La CAN 2025 au cœur d’une mascarade, un discrédit planétaire qui ternit l’image du football africain

Le 17 mars 2026, la Confédération africaine de football a lancé une décision inédite qui secoue le football africain. À deux mois de la finale de la Coupe d’Afrique des Nations 2025, où le Sénégal a triomphé face au Maroc 1-0 après prolongation, le verdict est tombé : la CAF retire le titre aux Lions de la Teranga et le décerne aux Lions de l’Atlas sur tapis vert, avec une victoire 3-0. Le motif invoqué ? L’article 84 du règlement, après un départ temporaire des Sénégalais du terrain en protestation contre un penalty accordé aux Marocains. Une victoire sur le terrain, un forfait administratif sur papier. Une décision qui bouscule non seulement les bases du football africain, mais aussi sa crédibilité à l’échelle internationale.

Réaction sénégalaise immédiate

Les réactions au Sénégal ont été immédiates et fermes. Des joueurs comme Moussa Niakhaté, Pathé Ciss ou Pape Demba Diop ont brandi leurs médailles sur les réseaux sociaux, dénonçant cette décision comme une injustice flagrante. La Fédération sénégalaise de football (FSF) a parlé d’une « décision inique », tandis que le gouvernement a exigé une enquête internationale sur l’affaire.

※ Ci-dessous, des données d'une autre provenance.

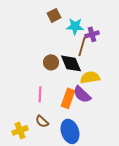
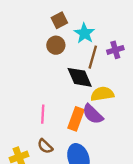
cyan star: (75, 26) -> (84, 33), turned 30
purple cross: (92, 34) -> (115, 50), moved
brown circle: (51, 62) -> (56, 45), moved

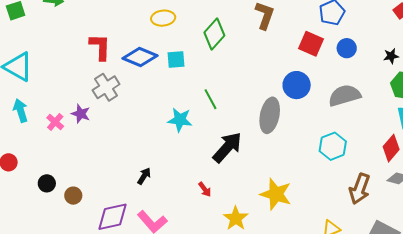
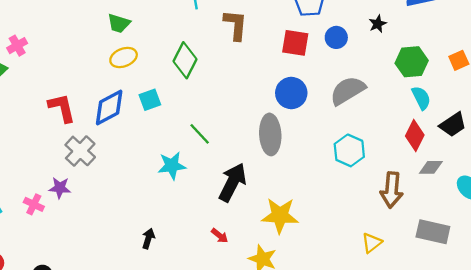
black star: (391, 56) -> (378, 24), moved
blue diamond: (140, 57) -> (109, 108), turned -36
yellow star: (276, 194) -> (280, 215), moved

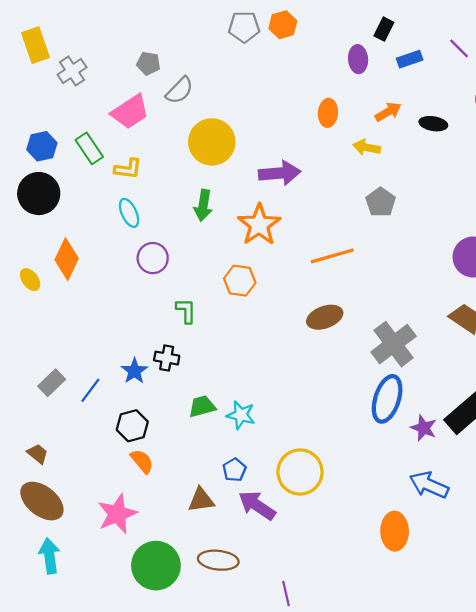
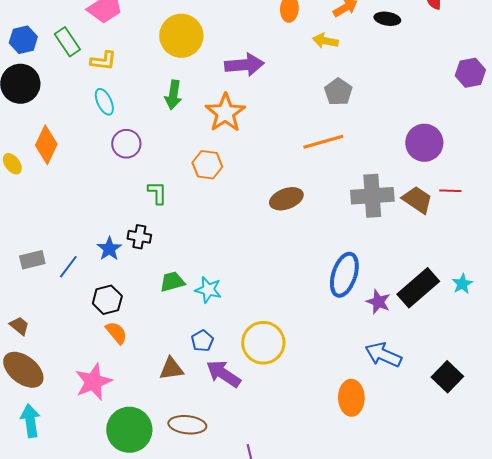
orange line: (332, 256) -> (323, 142), moved
gray cross: (394, 344) -> (372, 196), moved, turned 33
gray rectangle: (52, 383) -> (32, 260), turned 30

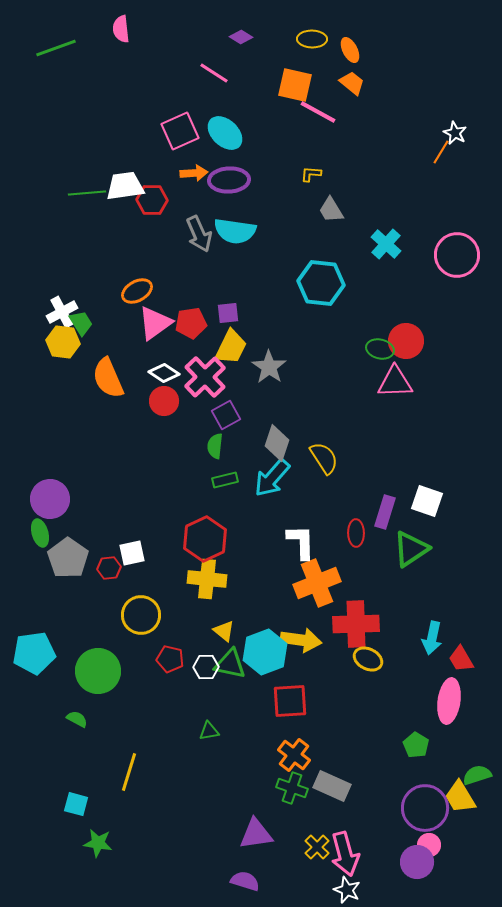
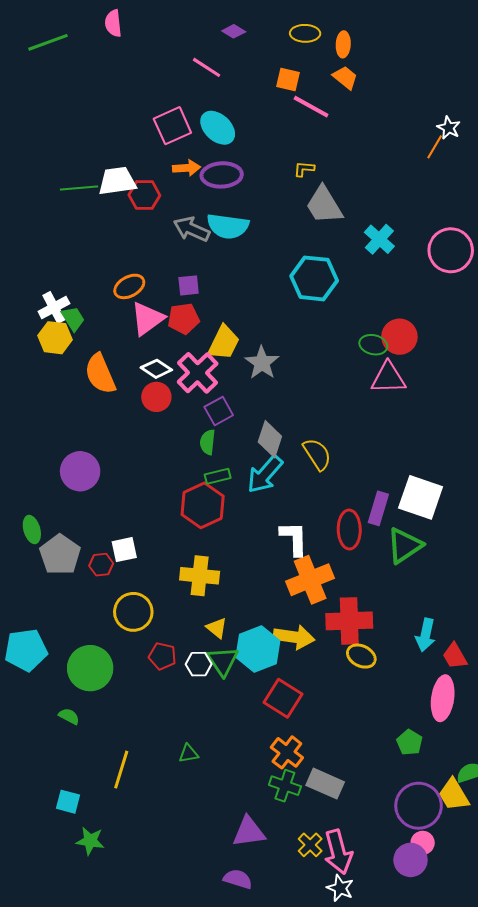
orange ellipse: (350, 50) -> (343, 44), turned 30
orange square: (295, 85) -> (288, 80), size x0.7
gray trapezoid: (331, 210) -> (324, 205), size x1.5
gray arrow: (199, 234) -> (192, 229), turned 138
purple square: (228, 313) -> (189, 285), moved
purple circle: (50, 499) -> (80, 471), moved
white square: (427, 501) -> (421, 497), size x1.4
red ellipse: (356, 533) -> (349, 530), size x1.4
red hexagon: (205, 539) -> (203, 505), moved
green triangle: (230, 664) -> (223, 661), turned 44
red square: (290, 701) -> (283, 698), turned 36
green triangle: (209, 731) -> (189, 753), moved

Mais c’est à l’étranger que le scandale a pris une ampleur dévastatrice. De nombreuses figures emblématiques du football européen ont dénoncé ce qu’elles considèrent comme un coup porté au football africain. Patrice Evra, ancien international français né à Dakar, n’a pas mâché ses mots : « La CAN a perdu toute sa crédibilité ». Il fustige une décision qu’il qualifie de honte et de scandale absolu. Pour l’ex-défenseur de Manchester United, il s’agissait d’un affront à l’intégrité sportive. « C’est une farce internationale. Le Sénégal a gagné, tout le monde l’a vu. C’est une décision inacceptable. »

La voix de Wayne Rooney

De l’autre côté de la Manche, Wayne Rooney, légende du football anglais et ancien capitaine de l’équipe d’Angleterre, a également exprimé son incompréhension. Dans une interview après un match de Ligue des champions, il a déclaré : «It’s crazy. If I were a Moroccan player, I wouldn’t accept it. Senegal beat them fair and square. » (« C’est fou. Si j’étais joueur marocain, je ne l’accepterais pas. Le Sénégal les a battus à la régulière. »). Le football africain se doit de respecter les règles élémentaires du mérite sportif.

Claude Le Roy indigné

Claude Le Roy, figure légendaire du football français et ancien sélectionneur du Sénégal, n’a pas manqué de rejoindre les critiques. Sur La Chaîne L’Équipe, il a qualifié la décision de « grand-guignolesque » et de « magouilles ». Selon lui, cette décision met en lumière l’impunité dont bénéficie le Maroc, et risque de tourner en ridicule tout le continent. « Cette décision va faire rire toute la planète football », a-t-il ajouté.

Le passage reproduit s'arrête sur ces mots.